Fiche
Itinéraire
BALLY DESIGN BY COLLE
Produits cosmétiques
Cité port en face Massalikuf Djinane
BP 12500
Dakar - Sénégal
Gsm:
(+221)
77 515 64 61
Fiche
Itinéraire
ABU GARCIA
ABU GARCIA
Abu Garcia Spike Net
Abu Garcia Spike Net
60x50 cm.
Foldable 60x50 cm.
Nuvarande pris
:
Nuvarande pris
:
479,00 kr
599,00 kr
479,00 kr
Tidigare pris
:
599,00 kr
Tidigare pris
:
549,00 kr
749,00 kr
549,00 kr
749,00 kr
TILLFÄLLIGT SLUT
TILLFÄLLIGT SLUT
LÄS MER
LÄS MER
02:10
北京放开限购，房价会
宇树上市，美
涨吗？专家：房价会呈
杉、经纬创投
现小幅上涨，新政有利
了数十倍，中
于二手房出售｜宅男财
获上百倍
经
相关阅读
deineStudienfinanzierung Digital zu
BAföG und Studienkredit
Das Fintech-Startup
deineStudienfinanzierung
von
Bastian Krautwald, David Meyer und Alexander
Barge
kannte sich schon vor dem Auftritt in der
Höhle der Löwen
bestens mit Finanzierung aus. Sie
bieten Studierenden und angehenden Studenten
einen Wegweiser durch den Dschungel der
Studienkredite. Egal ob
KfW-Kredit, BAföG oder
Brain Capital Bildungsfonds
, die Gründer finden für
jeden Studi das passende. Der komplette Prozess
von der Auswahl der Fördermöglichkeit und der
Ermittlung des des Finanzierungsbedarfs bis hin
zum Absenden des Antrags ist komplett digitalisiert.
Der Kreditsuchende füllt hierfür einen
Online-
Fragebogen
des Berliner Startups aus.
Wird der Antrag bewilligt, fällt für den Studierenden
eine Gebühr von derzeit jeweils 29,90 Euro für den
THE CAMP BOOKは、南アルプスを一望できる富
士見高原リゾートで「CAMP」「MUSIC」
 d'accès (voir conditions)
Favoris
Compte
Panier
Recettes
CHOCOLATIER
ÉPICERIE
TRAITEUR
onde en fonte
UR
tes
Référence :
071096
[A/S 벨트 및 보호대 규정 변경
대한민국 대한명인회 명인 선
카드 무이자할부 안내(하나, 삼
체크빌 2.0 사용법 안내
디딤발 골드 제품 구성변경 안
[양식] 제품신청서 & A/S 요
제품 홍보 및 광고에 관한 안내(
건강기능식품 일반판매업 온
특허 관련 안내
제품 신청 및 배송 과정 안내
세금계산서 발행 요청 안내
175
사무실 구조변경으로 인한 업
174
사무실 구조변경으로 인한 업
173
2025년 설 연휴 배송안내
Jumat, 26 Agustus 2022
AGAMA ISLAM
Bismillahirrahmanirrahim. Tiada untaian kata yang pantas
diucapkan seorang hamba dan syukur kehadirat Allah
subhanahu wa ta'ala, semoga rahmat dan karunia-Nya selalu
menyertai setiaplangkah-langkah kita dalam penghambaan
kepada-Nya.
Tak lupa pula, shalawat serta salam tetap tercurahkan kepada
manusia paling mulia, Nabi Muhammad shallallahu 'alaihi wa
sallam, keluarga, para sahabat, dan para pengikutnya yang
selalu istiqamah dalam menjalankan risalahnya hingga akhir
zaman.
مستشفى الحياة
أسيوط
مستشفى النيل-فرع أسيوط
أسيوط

**What you have to do**. The expected output is every line of the records in which the string "kepada" appears.

**Response to the task**.
kepada-Nya.
Tak lupa pula, shalawat serta salam tetap tercurahkan kepada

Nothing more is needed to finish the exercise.